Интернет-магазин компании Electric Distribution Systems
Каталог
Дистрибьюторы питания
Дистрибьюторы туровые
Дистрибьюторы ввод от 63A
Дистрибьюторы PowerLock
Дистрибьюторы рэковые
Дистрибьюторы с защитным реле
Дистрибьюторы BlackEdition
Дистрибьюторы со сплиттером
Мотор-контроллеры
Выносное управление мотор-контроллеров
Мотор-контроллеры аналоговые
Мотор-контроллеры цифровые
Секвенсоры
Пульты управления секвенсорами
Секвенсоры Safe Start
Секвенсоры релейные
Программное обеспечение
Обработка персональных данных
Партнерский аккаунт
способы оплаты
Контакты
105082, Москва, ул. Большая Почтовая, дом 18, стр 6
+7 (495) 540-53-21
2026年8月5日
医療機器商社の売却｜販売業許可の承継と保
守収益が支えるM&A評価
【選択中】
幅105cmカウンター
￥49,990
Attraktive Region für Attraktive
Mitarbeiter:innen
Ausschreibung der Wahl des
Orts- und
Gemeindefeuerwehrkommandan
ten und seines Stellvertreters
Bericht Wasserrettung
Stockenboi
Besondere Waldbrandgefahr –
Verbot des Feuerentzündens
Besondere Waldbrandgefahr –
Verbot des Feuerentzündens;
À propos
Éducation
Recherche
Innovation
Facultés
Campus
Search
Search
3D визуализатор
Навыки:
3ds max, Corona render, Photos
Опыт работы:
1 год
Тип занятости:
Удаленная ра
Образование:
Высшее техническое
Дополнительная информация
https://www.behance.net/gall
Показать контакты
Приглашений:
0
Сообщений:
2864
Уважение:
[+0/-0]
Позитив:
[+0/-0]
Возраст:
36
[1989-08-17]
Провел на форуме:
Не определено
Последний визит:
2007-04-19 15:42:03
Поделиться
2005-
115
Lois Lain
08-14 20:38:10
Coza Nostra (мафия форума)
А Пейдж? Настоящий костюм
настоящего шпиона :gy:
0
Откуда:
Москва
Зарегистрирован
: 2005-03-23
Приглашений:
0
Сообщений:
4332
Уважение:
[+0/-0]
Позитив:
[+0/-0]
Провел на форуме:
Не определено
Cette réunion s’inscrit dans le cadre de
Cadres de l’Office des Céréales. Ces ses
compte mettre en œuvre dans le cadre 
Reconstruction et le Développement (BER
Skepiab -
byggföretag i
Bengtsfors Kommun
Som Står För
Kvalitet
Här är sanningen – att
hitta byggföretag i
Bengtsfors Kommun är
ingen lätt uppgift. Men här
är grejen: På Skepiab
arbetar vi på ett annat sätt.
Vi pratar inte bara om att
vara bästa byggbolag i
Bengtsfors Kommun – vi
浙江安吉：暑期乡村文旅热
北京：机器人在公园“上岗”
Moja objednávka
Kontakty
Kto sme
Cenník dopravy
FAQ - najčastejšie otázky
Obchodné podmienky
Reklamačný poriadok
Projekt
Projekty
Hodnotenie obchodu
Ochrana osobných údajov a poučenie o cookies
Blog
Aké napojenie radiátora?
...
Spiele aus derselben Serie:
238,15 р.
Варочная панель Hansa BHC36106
= = = =
* WORK ITEM
Transcribe all of the records above without altering anything.

* YOUR RESPONSE
Интернет-магазин компании Electric Distribution Systems
Каталог
Дистрибьюторы питания
Дистрибьюторы туровые
Дистрибьюторы ввод от 63A
Дистрибьюторы PowerLock
Дистрибьюторы рэковые
Дистрибьюторы с защитным реле
Дистрибьюторы BlackEdition
Дистрибьюторы со сплиттером
Мотор-контроллеры
Выносное управление мотор-контроллеров
Мотор-контроллеры аналоговые
Мотор-контроллеры цифровые
Секвенсоры
Пульты управления секвенсорами
Секвенсоры Safe Start
Секвенсоры релейные
Программное обеспечение
Обработка персональных данных
Партнерский аккаунт
способы оплаты
Контакты
105082, Москва, ул. Большая Почтовая, дом 18, стр 6
+7 (495) 540-53-21
2026年8月5日
医療機器商社の売却｜販売業許可の承継と保
守収益が支えるM&A評価
【選択中】
幅105cmカウンター
￥49,990
Attraktive Region für Attraktive
Mitarbeiter:innen
Ausschreibung der Wahl des
Orts- und
Gemeindefeuerwehrkommandan
ten und seines Stellvertreters
Bericht Wasserrettung
Stockenboi
Besondere Waldbrandgefahr –
Verbot des Feuerentzündens
Besondere Waldbrandgefahr –
Verbot des Feuerentzündens;
À propos
Éducation
Recherche
Innovation
Facultés
Campus
Search
Search
3D визуализатор
Навыки:
3ds max, Corona render, Photos
Опыт работы:
1 год
Тип занятости:
Удаленная ра
Образование:
Высшее техническое
Дополнительная информация
https://www.behance.net/gall
Показать контакты
Приглашений:
0
Сообщений:
2864
Уважение:
[+0/-0]
Позитив:
[+0/-0]
Возраст:
36
[1989-08-17]
Провел на форуме:
Не определено
Последний визит:
2007-04-19 15:42:03
Поделиться
2005-
115
Lois Lain
08-14 20:38:10
Coza Nostra (мафия форума)
А Пейдж? Настоящий костюм
настоящего шпиона :gy:
0
Откуда:
Москва
Зарегистрирован
: 2005-03-23
Приглашений:
0
Сообщений:
4332
Уважение:
[+0/-0]
Позитив:
[+0/-0]
Провел на форуме:
Не определено
Cette réunion s’inscrit dans le cadre de
Cadres de l’Office des Céréales. Ces ses
compte mettre en œuvre dans le cadre 
Reconstruction et le Développement (BER
Skepiab -
byggföretag i
Bengtsfors Kommun
Som Står För
Kvalitet
Här är sanningen – att
hitta byggföretag i
Bengtsfors Kommun är
ingen lätt uppgift. Men här
är grejen: På Skepiab
arbetar vi på ett annat sätt.
Vi pratar inte bara om att
vara bästa byggbolag i
Bengtsfors Kommun – vi
浙江安吉：暑期乡村文旅热
北京：机器人在公园“上岗”
Moja objednávka
Kontakty
Kto sme
Cenník dopravy
FAQ - najčastejšie otázky
Obchodné podmienky
Reklamačný poriadok
Projekt
Projekty
Hodnotenie obchodu
Ochrana osobných údajov a poučenie o cookies
Blog
Aké napojenie radiátora?
...
Spiele aus derselben Serie:
238,15 р.
Варочная панель Hansa BHC36106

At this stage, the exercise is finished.